李云龙把驳壳枪插回腰间,说不管是不是临时起意,前面肯定还有拦路的。火车不能再坐,离哈尔滨已经不到一天路程,全军改为徒步行军,沿铁路线向北推进。
这一决定在随后被证明是正确的。先遣侦察兵在双城以北约十五里处发现了日军第二个拦截点——铁轨被扒了一段,路边还埋了地雷。如果火车没有提前停下,后果不堪设想。
当天傍晚,部队抵达松花江南岸。松花江江面宽约四百米,冰面覆盖着薄雪,白茫茫一片,在暮色里泛着幽蓝的光。

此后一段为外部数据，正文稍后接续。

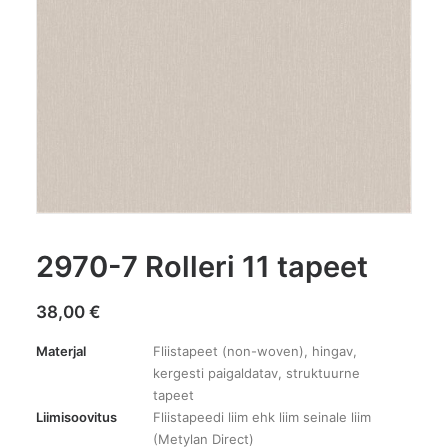
2970-7 Rolleri 11 tapeet
38,00
€
Materjal
Fliistapeet (non-woven), hingav,
kergesti paigaldatav, struktuurne
tapeet
Liimisoovitus
Fliistapeedi liim ehk liim seinale liim
(Metylan Direct)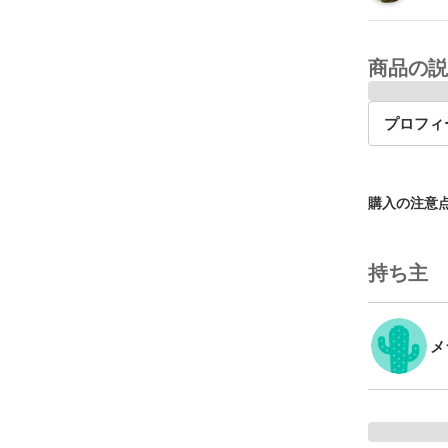
商品の説
プロフィ
購入の注意
持ち主
メ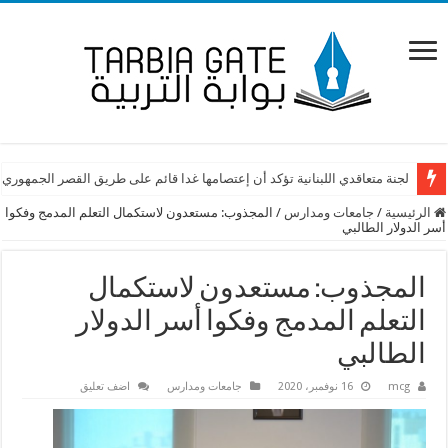
لجنة متعاقدي اللبنانية تؤكد أن إعتصامها غدا قائم على طريق القصر الجمهوري
الرئيسية
/
جامعات ومدارس
/
المجذوب: مستعدون لاستكمال التعلم المدمج وفكوا
أسر الدولار الطالبي
المجذوب: مستعدون لاستكمال
التعلم المدمج وفكوا أسر الدولار
الطالبي
mcg
16 نوفمبر، 2020
جامعات ومدارس
اضف تعليق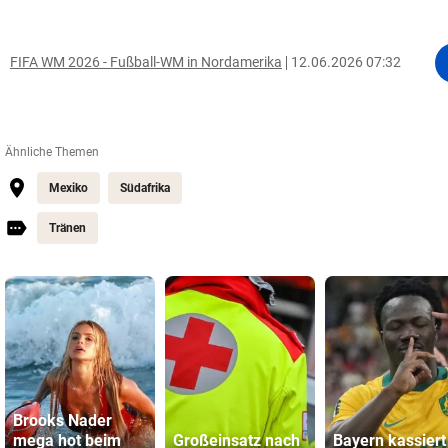
FIFA WM 2026 - Fußball-WM in Nordamerika
12.06.2026 07:32
Ähnliche Themen
Mexiko
Südafrika
Tränen
Brooks Nader
mega hot beim
Großeinsatz nach
Bayern kassiert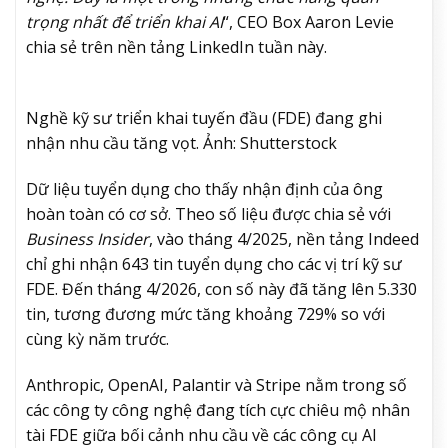
trọng nhất để triển khai AI
“, CEO Box Aaron Levie
chia sẻ trên nền tảng LinkedIn tuần này.
Nghề kỹ sư triển khai tuyến đầu (FDE) đang ghi
nhận nhu cầu tăng vọt. Ảnh: Shutterstock
Dữ liệu tuyển dụng cho thấy nhận định của ông
hoàn toàn có cơ sở. Theo số liệu được chia sẻ với
Business Insider
, vào tháng 4/2025, nền tảng Indeed
chỉ ghi nhận 643 tin tuyển dụng cho các vị trí kỹ sư
FDE. Đến tháng 4/2026, con số này đã tăng lên 5.330
tin, tương đương mức tăng khoảng 729% so với
cùng kỳ năm trước.
Anthropic, OpenAI, Palantir và Stripe nằm trong số
các công ty công nghệ đang tích cực chiêu mộ nhân
tài FDE giữa bối cảnh nhu cầu về các công cụ AI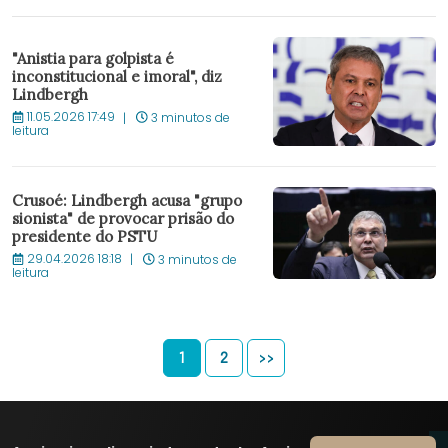
"Anistia para golpista é
inconstitucional e imoral", diz
Lindbergh
11.05.2026 17:49
3 minutos de
leitura
Crusoé: Lindbergh acusa "grupo
sionista" de provocar prisão do
presidente do PSTU
29.04.2026 18:18
3 minutos de
leitura
1
2
>>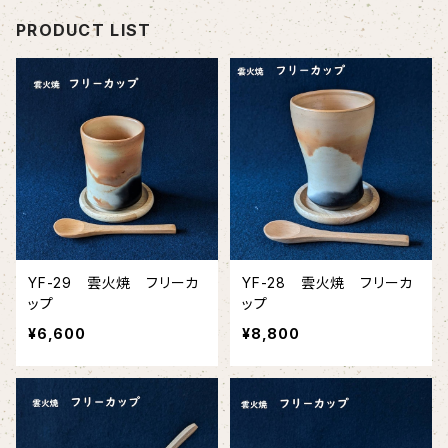
PRODUCT LIST
YF-29 雲火焼 フリーカ
YF-28 雲火焼 フリーカ
ップ
ップ
¥6,600
¥8,800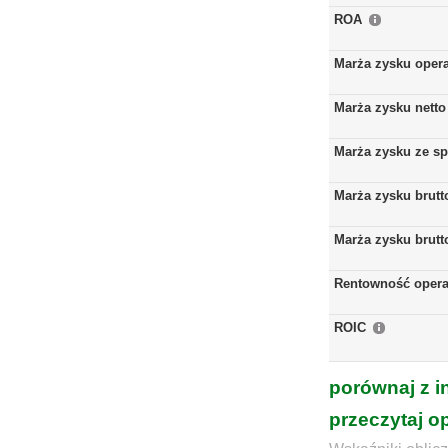
ROA
Marża zysku oper
Marża zysku netto
Marża zysku ze s
Marża zysku brutt
Marża zysku brutt
Rentowność opera
ROIC
porównaj z i
przeczytaj o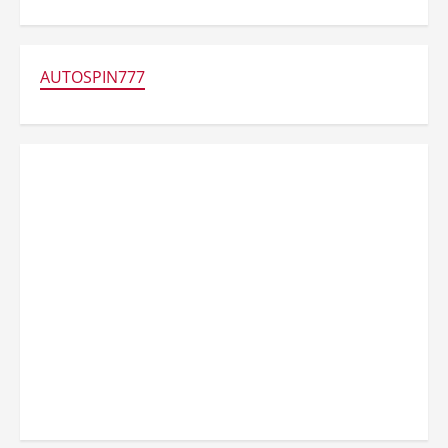
AUTOSPIN777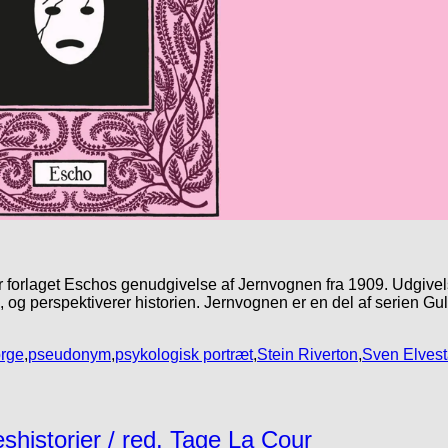
 er forlaget Eschos genudgivelse af Jernvognen fra 1909. Udgive
, og perspektiverer historien. Jernvognen er en del af serien Gu
rge
,
pseudonym
,
psykologisk portræt
,
Stein Riverton
,
Sven Elves
historier / red. Tage La Cour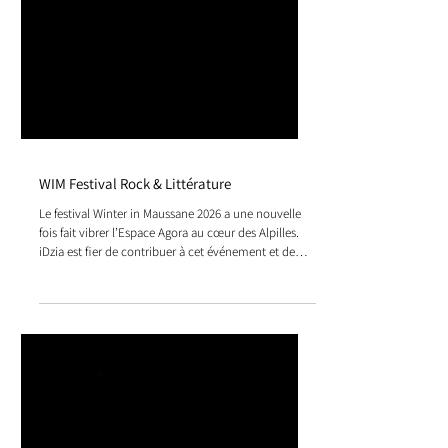
WIM Festival Rock & Littérature
Le festival Winter in Maussane 2026 a une nouvelle
fois fait vibrer l’Espace Agora au cœur des Alpilles.
iDzia est fier de contribuer à cet événement et de
mettre son expertise au service d’un festival qui fait
dialoguer musique, culture et innovation technique.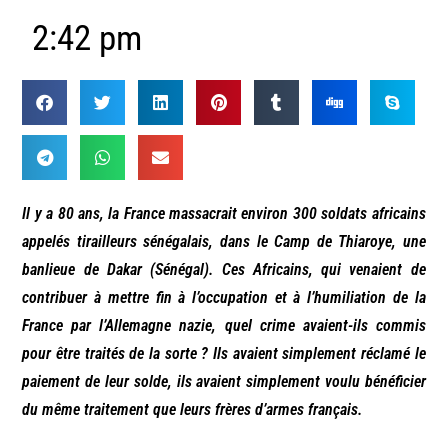
2:42 pm
Il y a 80 ans, la France massacrait environ 300 soldats africains
appelés tirailleurs sénégalais, dans le Camp de Thiaroye, une
banlieue de Dakar (Sénégal). Ces Africains, qui venaient de
contribuer à mettre fin à l’occupation et à l’humiliation de la
France par l’Allemagne nazie, quel crime avaient-ils commis
pour être traités de la sorte ? Ils avaient simplement réclamé le
paiement de leur solde, ils avaient simplement voulu bénéficier
du même traitement que leurs frères d’armes français.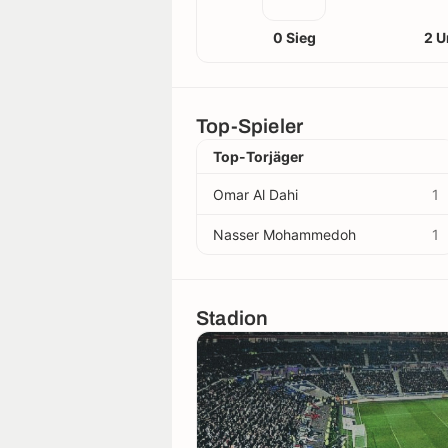
0 Sieg
2 U
Top-Spieler
Top-Torjäger
Omar Al Dahi
1
Nasser Mohammedoh
1
Stadion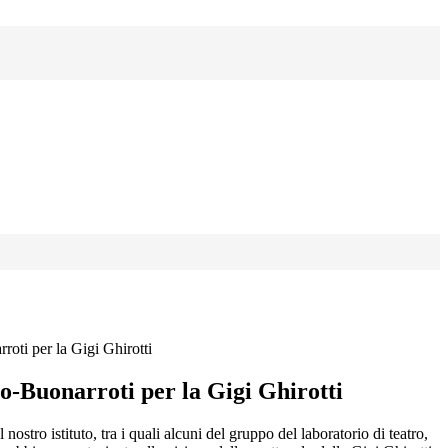
roti per la Gigi Ghirotti
o-Buonarroti per la Gigi Ghirotti
nostro istituto, tra i quali alcuni del gruppo del laboratorio di teatro,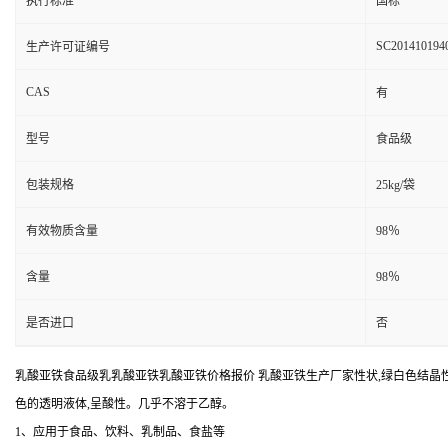
执行标准
国标
SC201410194
生产许可证编号
CAS
有
型号
食品级
包装规格
25kg/袋
有效物质含量
98％
含量
98％
是否进口
否
乳酸亚铁食品级乳乳酸亚铁乳酸亚铁价格报价 乳酸亚铁生产厂家性状,绿白色结晶
色的透明液体,呈酸性。几乎不溶于乙醇。
1、应用于食品、饮料、乳制品、食盐等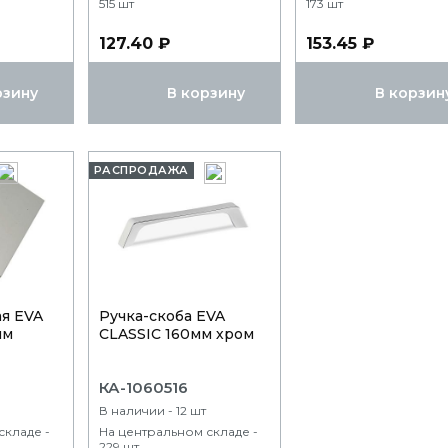
515 шт
173 шт
127.40 ₽
153.45 ₽
рзину
В корзину
В корзин
РАСПРОДАЖА
ая EVA
Ручка-скоба EVA
мм
CLASSIC 160мм хром
КА-1060516
В наличии - 12 шт
складе -
На центральном складе -
229 шт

对岸是哈尔滨城区——俄式建筑的穹顶和尖塔在暮色里显出轮廓,几根工厂烟囱还在冒烟,被北风吹得歪向一侧。
铁路桥横跨江面,桥身是钢桁架结构,北端有两座钢筋混凝土桥头堡,桥头堡后面是码头仓库区,仓库的砖墙上凿了射击孔。
四艘内河炮艇被困在北岸船坞里——船坞入口结了厚冰,炮艇动弹不得,但炮艇上的一〇五毫米舰炮从船坞口指向江面,炮口在暮色里闪着冷光。
林野登上南岸一座被放弃的面粉厂楼顶。面粉厂的窗户全碎了,碎玻璃碴子嵌在窗框上,车间里的机器被拆走了,只剩几根传送带歪在地上。
他举着望远镜观察对岸,在暮色彻底降临前将北岸防线看了一遍。望远镜里可以看见日军沿江堤构筑的防御阵地——沙袋掩体、机枪巢、用冰块垒成的防弹墙。
这种冰墙在关东军的防御操典里有专门的术语,叫“冰垒”,用江水浇在垒好的冰块上,冻结后硬度不亚于混凝土。
沿江堤往东西两侧延伸,每隔一段距离就能看见冰面上凿出的冰窟窿——那是日军用来破坏冰面、阻止步兵成规模渡江的。
冰窟窿重新结了冰,但新冰比老冰薄得多,踩上去就会碎裂。
沿江堤走向,每五百米左右就有一处探照灯基座,部分探照灯已被炮火摧毁,但仍有两三盏在江面上来回扫视。
赵刚站在他旁边,用铅笔在本子上快速记下对面防御的要点。“吉冈正人把四艘炮艇的舰炮当固定火力点用。
舰炮射界覆盖整个江面,炮艇虽然动不了,但舰炮本身没有任何损坏,弹药应该也很充足。”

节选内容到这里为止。